Extracted data ::
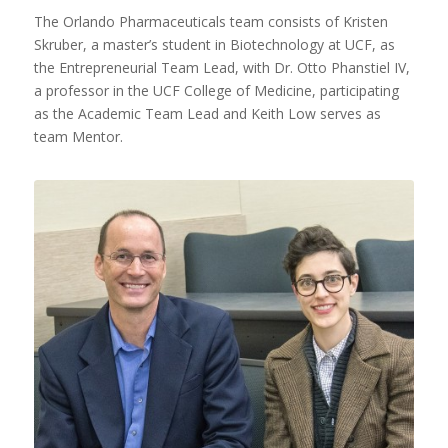
The Orlando Pharmaceuticals team consists of Kristen
Skruber, a master’s student in Biotechnology at UCF, as
the Entrepreneurial Team Lead, with Dr. Otto Phanstiel IV,
a professor in the UCF College of Medicine, participating
as the Academic Team Lead and Keith Low serves as
team Mentor.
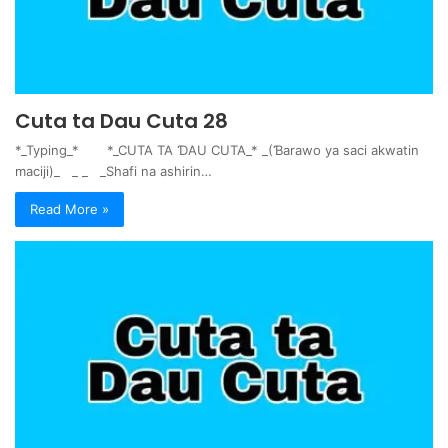
Cuta ta Dau Cuta 28
*_Typing_* *_CUTA TA ƊAU CUTA_* _(Ɓarawo ya saci akwatin
maciji)_ _ _ _Shafi na ashirin…
Read More »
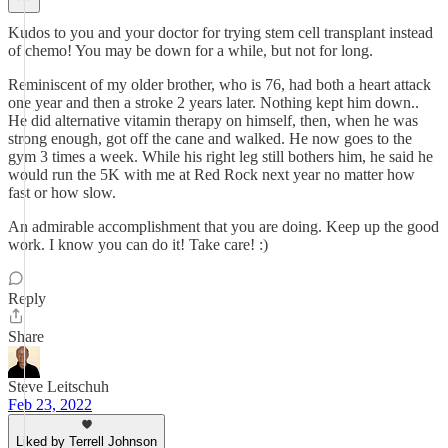
Kudos to you and your doctor for trying stem cell transplant instead
of chemo! You may be down for a while, but not for long.
Reminiscent of my older brother, who is 76, had both a heart attack
one year and then a stroke 2 years later. Nothing kept him down..
He did alternative vitamin therapy on himself, then, when he was
strong enough, got off the cane and walked. He now goes to the
gym 3 times a week. While his right leg still bothers him, he said he
would run the 5K with me at Red Rock next year no matter how
fast or how slow.
An admirable accomplishment that you are doing. Keep up the good
work. I know you can do it! Take care! :)
Reply
Share
Steve Leitschuh
Feb 23, 2022
Liked by Terrell Johnson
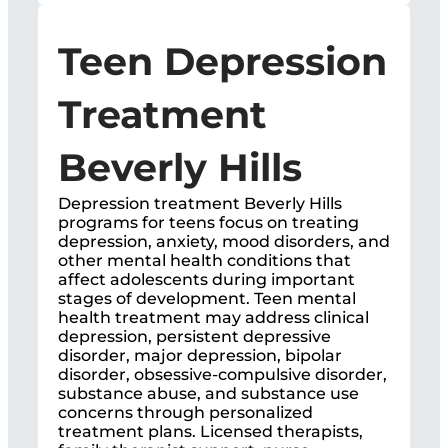
Teen Depression
Treatment
Beverly Hills
Depression treatment Beverly Hills
programs for teens focus on treating
depression, anxiety, mood disorders, and
other mental health conditions that
affect adolescents during important
stages of development. Teen mental
health treatment may address clinical
depression, persistent depressive
disorder, major depression, bipolar
disorder, obsessive-compulsive disorder,
substance abuse, and substance use
concerns through personalized
treatment plans. Licensed therapists,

Problem statement :: Report only a number, the count of lines in the listing that contain the word "then".

Exercise output :: 2